Kid Review: The Katha Chest by Radhiah Chowhury

 

About This Book:

 

Reminiscent of Jamilah Thompkins-Bigelow’s Mommy’s Khimar, this beautifully woven tale about the bonds of love, culture, and memory follows a young girl learning about her family history through her grandmother’s katha chest.

 

Asiya loves to visit Nanu’s house where she can rummage through Nanu’s katha chest filled with quilts. There are stories in each of the quilts that her Nanu has collected through the years, all about the bold and brave women in Asiya’s family. Among all of the games and exciting things at Nanu’s house, Asiya thinks these hidden histories are the grandest treasure.

 

*Review Contributed by Karen Yingling, Staff Reviewer*

 

Comforting Family Memories

 

Asiya enjoys the katha quilts that her Nanu made out of the saris that her mother and aunts were no longer useful as garments. The quilts are stored in a chest, and Asiya likes to look at the different patterns and think about the family stories that are kept within the folds of cloth. One reminds her of a medal that an uncle got when he was in the military, another has paint on it because her aunt is an artist, and one exemplifies the neat, ordered way that another aunt wears her clothing. While the quilts often preserve whole swaths of fabrics, they frequently have pieces of other cloth as patches of additions, and some of these are the white of mourning garments. Asiya’s favorite quilt is one that her mother made that consists of many different patches in unusual shapes, and which smells strongly of her mother’s cooking, and of home. The quilts are a way to bring the family together when they are in the house, and a way to remember Nanu, who has passed away.
Good Points

Interspersed with the short descriptions of the quilts that Asiya is looking at are pages without text that have the feel of a photo album. Illustrations show the different family members at stages throughout their lives. These have no explanation, and there is one of an aunt sitting next to the bed of a little girl who looks to be sleeping, with a shadowy form hovering above the girl with her hand on the aunt. The aunt is crying, which made me wonder if the little girl was actually dead. Since there is no text to this effect, younger readers might not pick up on this. Seeing the saris being highlighted in the context of family history makes the katha all the more poignant.

The author’s family has some Bangladeshi heritage, and the illustrator is from Kolkata, and the illustrations bring even more cultural connections to the text. the end papers have a tile effect seen in Indian art, and the illustrator’s note indicates that all of the textiles in the book are based on family saris.

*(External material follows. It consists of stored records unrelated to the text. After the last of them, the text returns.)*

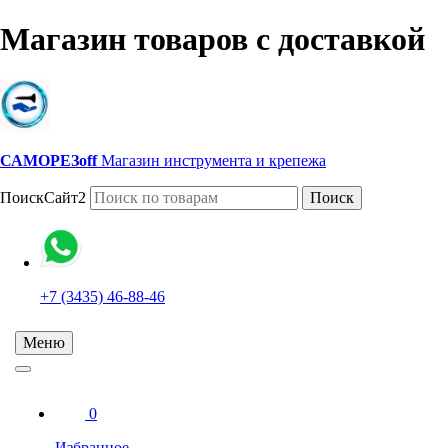
Магазин товаров с доставкой
САМОРЕЗoff
Магазин инструмента и крепежа
ПоискСайт2
Поиск
+7 (3435) 46-88-46
Меню
0
Избранное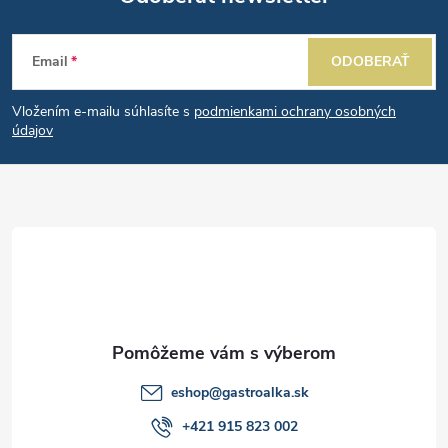
d
Z
a
Email
ODOBERAŤ
á
c
Vložením e-mailu súhlasíte s
podmienkami ochrany osobných
p
i
údajov
e
ä
p
t
r
i
v
e
k
y
eshop
@
gastroalka.sk
v
+421 915 823 002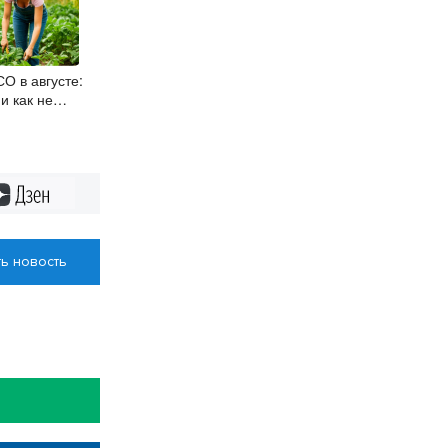
О в августе:
и как не
Дзен
ь новость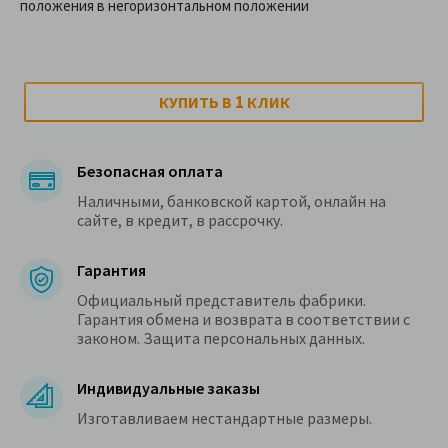
положения в негоризонтальном положении
1
КУПИТЬ В
КЛИК
Безопасная оплата
Наличными, банковской картой, онлайн на
сайте, в кредит, в рассрочку.
Гарантия
Официальный представитель фабрики.
Гарантия обмена и возврата в соответствии с
законом. Защита персональных данных.
Индивидуальные заказы
Изготавливаем нестандартные размеры.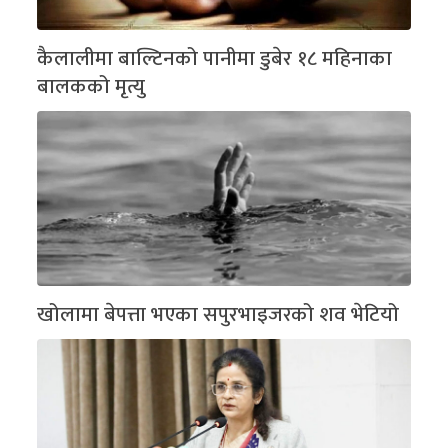
कैलालीमा बाल्टिनको पानीमा डुबेर १८ महिनाका
बालकको मृत्यु
खोलामा बेपत्ता भएका सपुरभाइजरको शव भेटियो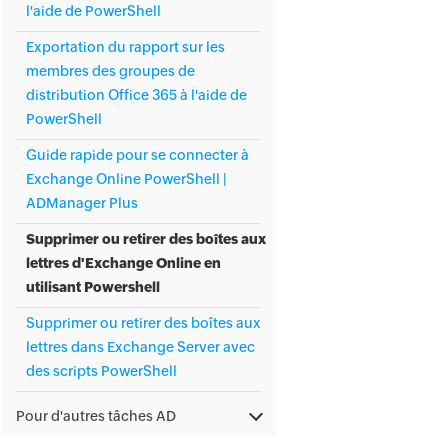
l'aide de PowerShell
Exportation du rapport sur les
membres des groupes de
distribution Office 365 à l'aide de
PowerShell
Guide rapide pour se connecter à
Exchange Online PowerShell |
ADManager Plus
Supprimer ou retirer des boîtes aux
lettres d'Exchange Online en
utilisant Powershell
Supprimer ou retirer des boîtes aux
lettres dans Exchange Server avec
des scripts PowerShell
Pour d'autres tâches AD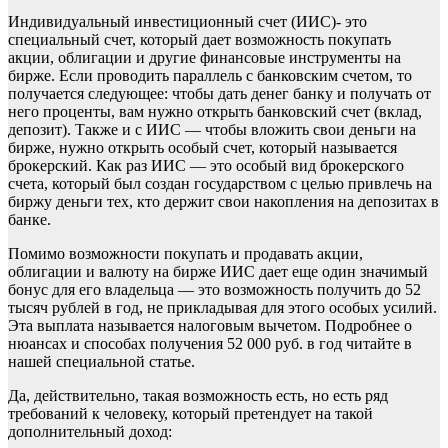
Индивидуальный инвестиционный счет (ИИС)- это
специальный счет, который дает возможность покупать
акции, облигации и другие финансовые инструменты на
бирже. Если проводить параллель с банковским счетом, то
получается следующее: чтобы дать денег банку и получать от
него проценты, вам нужно открыть банковский счет (вклад,
депозит). Также и с ИИС — чтобы вложить свои деньги на
бирже, нужно открыть особый счет, который называется
брокерский. Как раз ИИС — это особый вид брокерского
счета, который был создан государством с целью привлечь на
биржу деньги тех, кто держит свои накопления на депозитах в
банке.
Помимо возможности покупать и продавать акции,
облигации и валюту на бирже ИИС дает еще один значимый
бонус для его владельца — это возможность получить до 52
тысяч рублей в год, не прикладывая для этого особых усилий.
Эта выплата называется налоговым вычетом. Подробнее о
нюансах и способах получения 52 000 руб. в год читайте в
нашей специальной статье.
Да, действительно, такая возможность есть, но есть ряд
требований к человеку, который претендует на такой
дополнительный доход: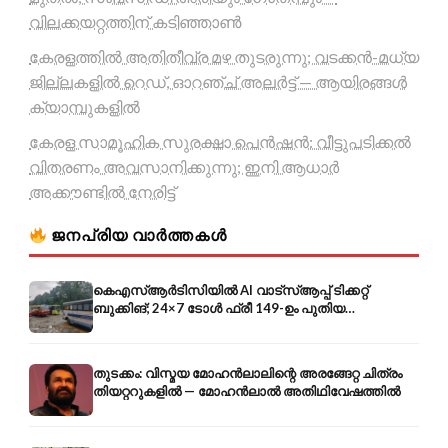
വിലക്കയറ്റത്തിന് കടിഞ്ഞാൺ
കേരളത്തിൽ അതിതീവ്ര മഴ തുടരുന്നു; വടക്കൻ-മധ്യ
ജില്ലകളിൽ റെഡ്, ഓറഞ്ച് അലർട്ട് — ആയിരങ്ങൾ
ക്യാമ്പുകളിൽ
കേരള സാമൂഹിക സുരക്ഷാ പെൻഷൻ: വീട്ടുപടിക്കൽ
വിതരണം അവസാനിക്കുന്നു; ഇനി ആധാർ
അക്കൗണ്ടിൽ നേരിട്ട്
ജനപ്രിയ വാർത്തകൾ
കെഎസ്ആർടിസിയിൽ AI വാട്സ്ആപ്പ് ടിക്കറ്റ്
ബുക്കിങ്; 24×7 ടോൾ ഫ്രീ 149-ഉം പുതിയ
കൊറിയറും
തുടക്കം: വിസ്മയ മോഹൻലാലിന്റെ അരങ്ങേറ്റ ചിത്രം
തിയറ്ററുകളിൽ — മോഹൻലാൽ അതിഥിവേഷത്തിൽ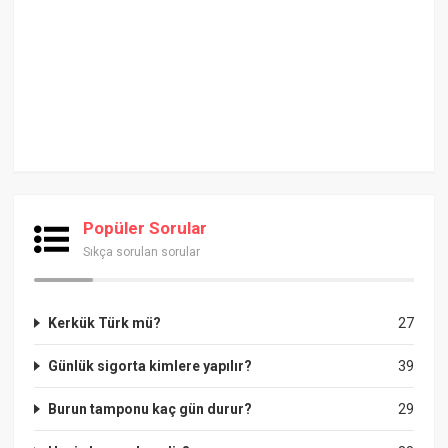
Popüler Sorular
Sıkça sorulan sorular
Kerkük Türk mü?
27
Günlük sigorta kimlere yapılır?
39
Burun tamponu kaç gün durur?
29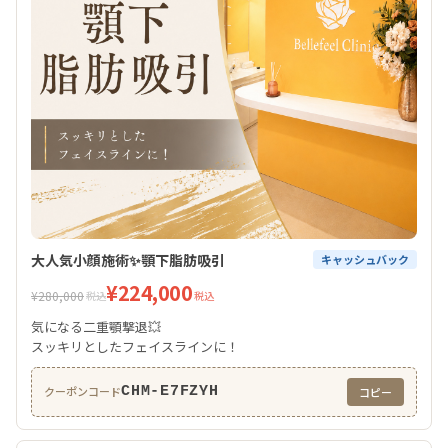
大人気小顔施術✨顎下脂肪吸引
キャッシュバック
¥224,000
¥280,000
税込
税込
気になる二重顎撃退💥
スッキリとしたフェイスラインに！
CHM-E7FZYH
クーポンコード
コピー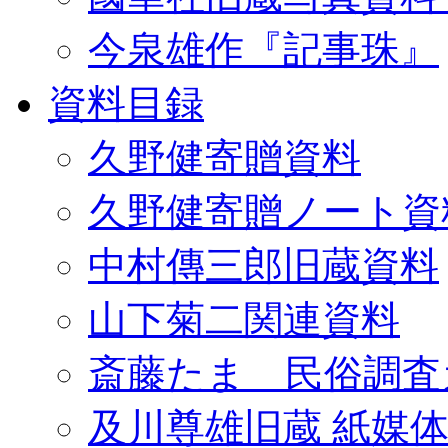
今泉雄作『記事珠』
資料目録
久野健寄贈資料
久野健寄贈ノート資
中村傳三郎旧蔵資料
山下菊二関連資料
斎藤たま 民俗調査
及川尊雄旧蔵 紙媒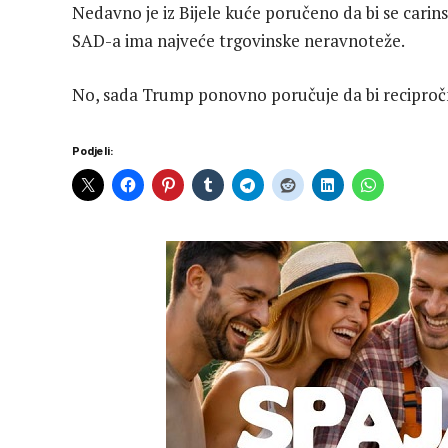
Nedavno je iz Bijele kuće poručeno da bi se carins
SAD-a ima najveće trgovinske neravnoteže.
No, sada Trump ponovno poručuje da bi recipročn
Podjeli:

The palette is largely soft yellows, oranges, and teals, but also has a lot of purples, greens and pinks, since there are such a wide variety of fabrics.

This was a simple story of family love and connections that would hold up well to repeated readings. My objections to the book were all based on the fact that I just wanted MORE. Since I have only read a few books about Bangladeshi culture, a table of the names of different relatives would help. Information about sari fabric or making katha would have been interesting. I would even like more biographies of the women depicted in the wordless albums!

I love needlecrafts as a way to examine the culture and history of women, which is why I would love for The Katha Chest to have more explanations, as well as more of the great illustrations. Young readers who want to connect more to the past through textile art can add The Katha Chest to a list of books from other cultures, such as Polacco’s The Keeping Quilt, McKissack’s Stitchin’ and Pullin’: A Gee’s Bend Quilt, Herkert’s Sewing Stories, Khalil’s The Arabic Quilt: An Immigrant Story or Rockwell’s The Altogether Quilt.